I have seen nothing to indicate that the bandpass would limit your choice of frequency range in any way, and in that use I can see where a full 31-band EQ might cover more bases than my proposed limited 12-band for the rear fill functionality. I haven't read that thread recently; does it require exceptional delay values or a derived L-R signal in its implementation?

-Todd


----------



## MarkZ (Dec 5, 2005)

You could do L-R with dual voice coils, but I wouldn't recommend it.


----------



## pionkej (Feb 29, 2008)

highly said:


> Well, I think the T/A of the current miniDSP only goes to 7.5ms (not certain, but believe I saw this somewhere). I also thought that you needed balanced line levels to create the L-R or use an inverting OpAmp and summing circuit with RCA line levels. This solution would take a regular stereo pair as input and provide the L-R output, 20+ ms of overall delay, EQ and then individual T/A for each driver into your current amplifier channels. It could be done other ways, but that 20ms of delay is not insignificant.


I didn't know about the T/A limitations. I must have missed that. But I think I am spot on with my other assessment.

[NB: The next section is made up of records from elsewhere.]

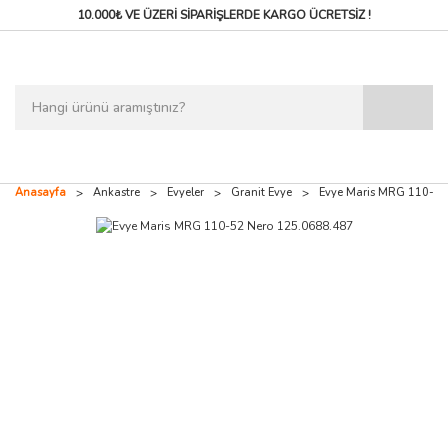
10.000₺ VE ÜZERİ SİPARİŞLERDE
KARGO ÜCRETSİZ !
Anasayfa
Ankastre
Evyeler
Granit Evye
Evye Maris MRG 110-52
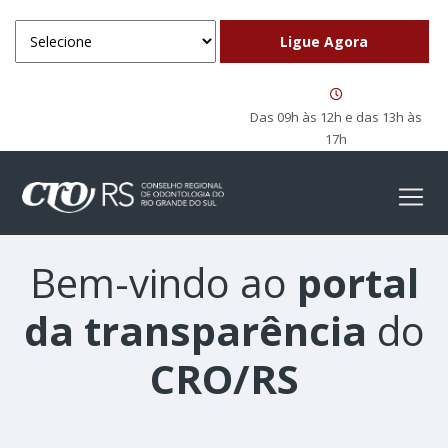
Das 09h às 12h e das 13h às
17h
Bem-vindo ao
portal
da transparência
do
CRO/RS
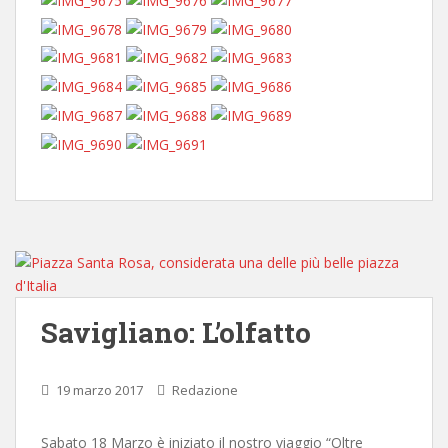
Savigliano: L’olfatto
19 marzo 2017
Redazione
Sabato 18 Marzo è iniziato il nostro viaggio “Oltre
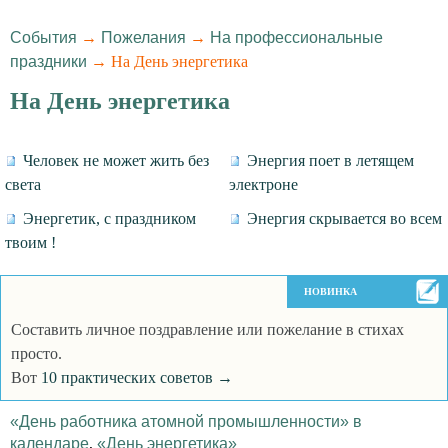
События
→
Пожелания
→
На профессиональные
праздники
→ На День энергетика
На День энергетика
Человек не может жить без
Энергия поет в летящем
света
электроне
Энергетик, с праздником
Энергия скрывается во всем
твоим !
НОВИНКА
Составить личное поздравление или пожелание в стихах
просто.
Вот
10 практических советов →
«День работника атомной промышленности» в
календаре
,
«День энергетика»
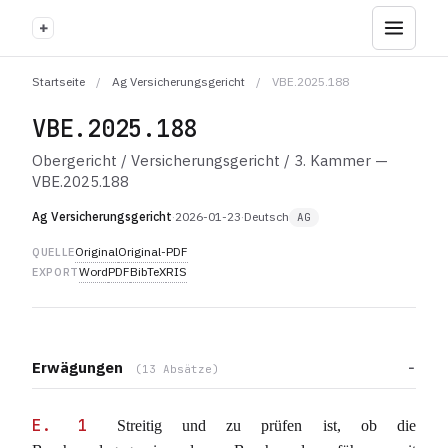
+
Startseite
/
Ag Versicherungsgericht
/
VBE.2025.188
VBE.2025.188
Obergericht / Versicherungsgericht / 3. Kammer —
VBE.2025.188
Ag Versicherungsgericht
·
2026-01-23
·
Deutsch
AG
Original
Original-PDF
QUELLE
Word
PDF
BibTeX
RIS
EXPORT
Erwägungen
(13 Absätze)
E. 1
Streitig und zu prüfen ist, ob die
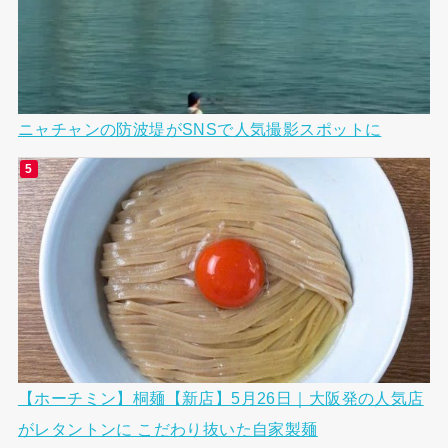
ニャチャンの防波堤がSNSで人気撮影スポットに
【ホーチミン】桐麺【新店】5月26日｜大阪発の人気店
がレタントンに こだわり抜いた自家製麺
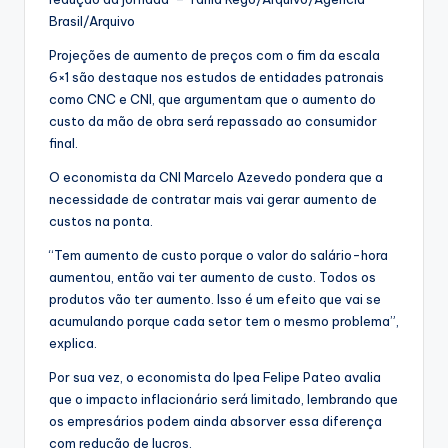
Brasil/Arquivo
Projeções de aumento de preços com o fim da escala
6×1 são destaque nos estudos de entidades patronais
como CNC e CNI, que argumentam que o aumento do
custo da mão de obra será repassado ao consumidor
final.
O economista da CNI Marcelo Azevedo pondera que a
necessidade de contratar mais vai gerar aumento de
custos na ponta.
“Tem aumento de custo porque o valor do salário-hora
aumentou, então vai ter aumento de custo. Todos os
produtos vão ter aumento. Isso é um efeito que vai se
acumulando porque cada setor tem o mesmo problema”,
explica.
Por sua vez, o economista do Ipea Felipe Pateo avalia
que o impacto inflacionário será limitado, lembrando que
os empresários podem ainda absorver essa diferença
com redução de lucros.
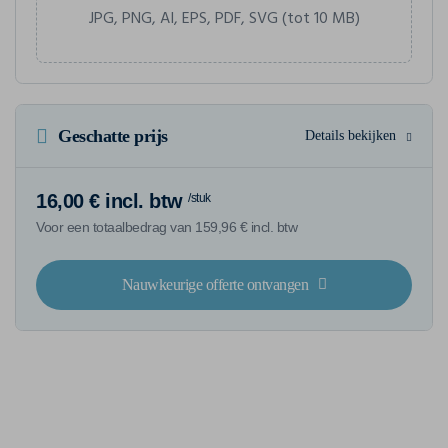
JPG, PNG, AI, EPS, PDF, SVG (tot 10 MB)
Geschatte prijs
Details bekijken
16,00 € incl. btw
/stuk
Voor een totaalbedrag van 159,96 € incl. btw
Nauwkeurige offerte ontvangen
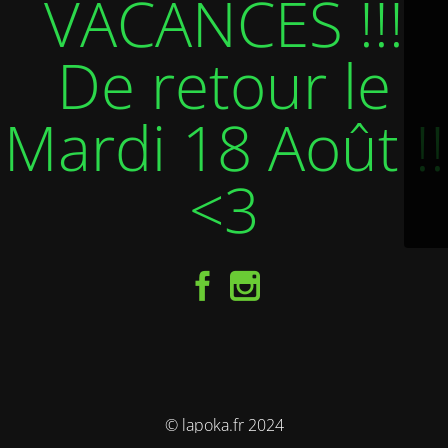
VACANCES !!!
De retour le
Mardi 18 Août !!
<3
© lapoka.fr 2024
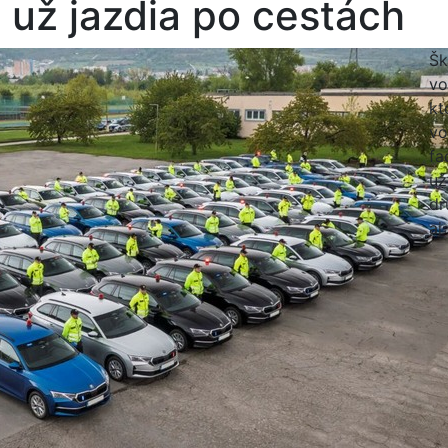
už jazdia po cestách
Šk
vo
kt
vo
fa
už
dr
aj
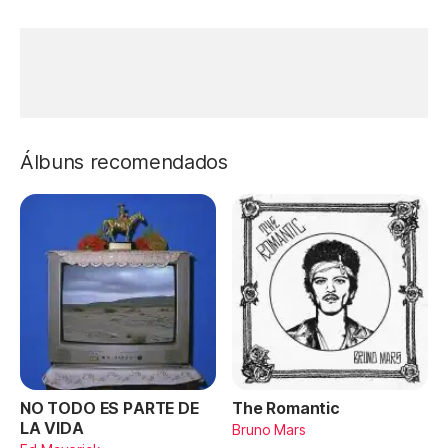
Álbuns recomendados
NO TODO ES PARTE DE
The Romantic
LA VIDA
Bruno Mars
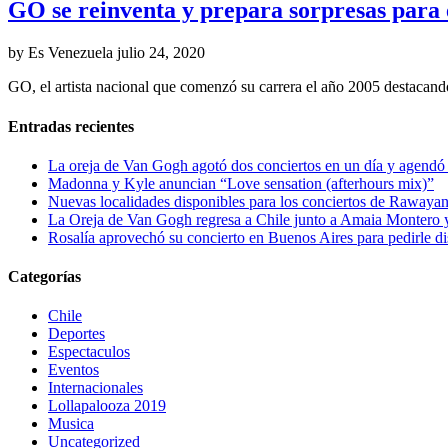
GO se reinventa y prepara sorpresas para e
by Es Venezuela
julio 24, 2020
GO, el artista nacional que comenzó su carrera el año 2005 destaca
Entradas recientes
La oreja de Van Gogh agotó dos conciertos en un día y agendó 
Madonna y Kyle anuncian “Love sensation (afterhours mix)”
Nuevas localidades disponibles para los conciertos de Rawayan
La Oreja de Van Gogh regresa a Chile junto a Amaia Montero y
Rosalía aprovechó su concierto en Buenos Aires para pedirle di
Categorías
Chile
Deportes
Espectaculos
Eventos
Internacionales
Lollapalooza 2019
Musica
Uncategorized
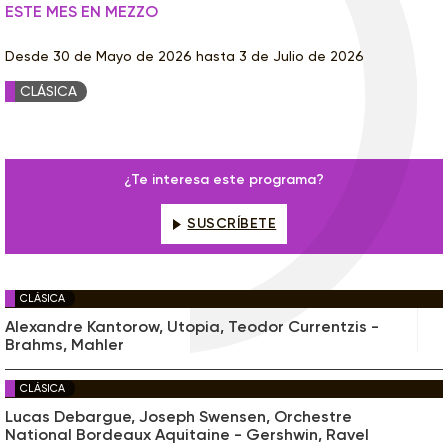
ESTE MES EN MEZZO
Desde 30 de Mayo de 2026 hasta 3 de Julio de 2026
CLÁSICA
¿Te interesa este programa?
SUSCRÍBETE
CLÁSICA
Alexandre Kantorow, Utopia, Teodor Currentzis -
Brahms, Mahler
CLÁSICA
Lucas Debargue, Joseph Swensen, Orchestre
National Bordeaux Aquitaine - Gershwin, Ravel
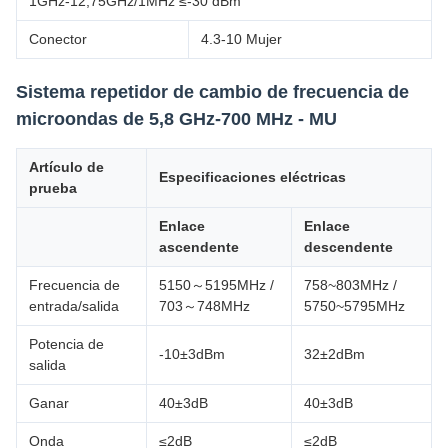
1GHz-12,75GHz/1MHz ≤-30 dBm
Conector
4.3-10 Mujer
Sistema repetidor de cambio de frecuencia de
microondas de 5,8 GHz-700 MHz - MU
Artículo de
Especificaciones eléctricas
prueba
Enlace
Enlace
ascendente
descendente
Frecuencia de
5150～5195MHz /
758~803MHz /
entrada/salida
703～748MHz
5750~5795MHz
Potencia de
-10±3dBm
32±2dBm
salida
Ganar
40±3dB
40±3dB
Onda
≤2dB
≤2dB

If you have an amp that has a "bridge switch/button" you actually only have to wire the speakers how I mentioned above and not flilp phase on the processor AFAIK.

Here are a few comments from the Hey Werewolf thread that made me think this:



chad said:


> You combine L in phase with R out of phase, So you are adding (L)+(-R)... Mmm Kay? Now anything that is L+R, or panned dead center will be canceled out because in the summing it will net 0. If something is panned, say 1 dB in one direction then the result of the summing will cause it to have a 1 dB level over the CMRR of the receiving device. Anything panned hard right or left will result in full output.
> 
> But that's not the secret to the sauce. True Reverb is NOT L+R, it may get there in the space-time continuum but most of the time it's all over the place, because of this nearly all reverb in a recording will be reproduced by the front AND rear speakers in this application, anything ambient, that is allowed to float to "widen the stage" will go to the rears.
> 
> ...





Ge0 said:


> Someone with a conventional 2 channel STEREO system try this... No multi-channel Dolby Digital hocus pocus at this time. At first it might be easier to do this at home than in your car if you have that luxury. This is something I tried as a teenager with mom and dads stereo but never really understood. Now that I think about it, this may apply to this thread.
> 
> Keep both rear fill channels electrically in phase. Disconnect the negative leads of each speaker at the amp. Tie the negative leads together. The positive leads should still be wired to the amp as normal. Play music through the rears now. What do you hear? Vocals damn near cancel out but ambience is left? You should hear a close proximity of. Voices might have a bit of echo left and sound far off in the distance.
> 
> ...


----------



## highly (Jan 30, 2007)

Right. I misread your original post and thought you were trying to do it at the other end of the signal chain. I agree with your point there. 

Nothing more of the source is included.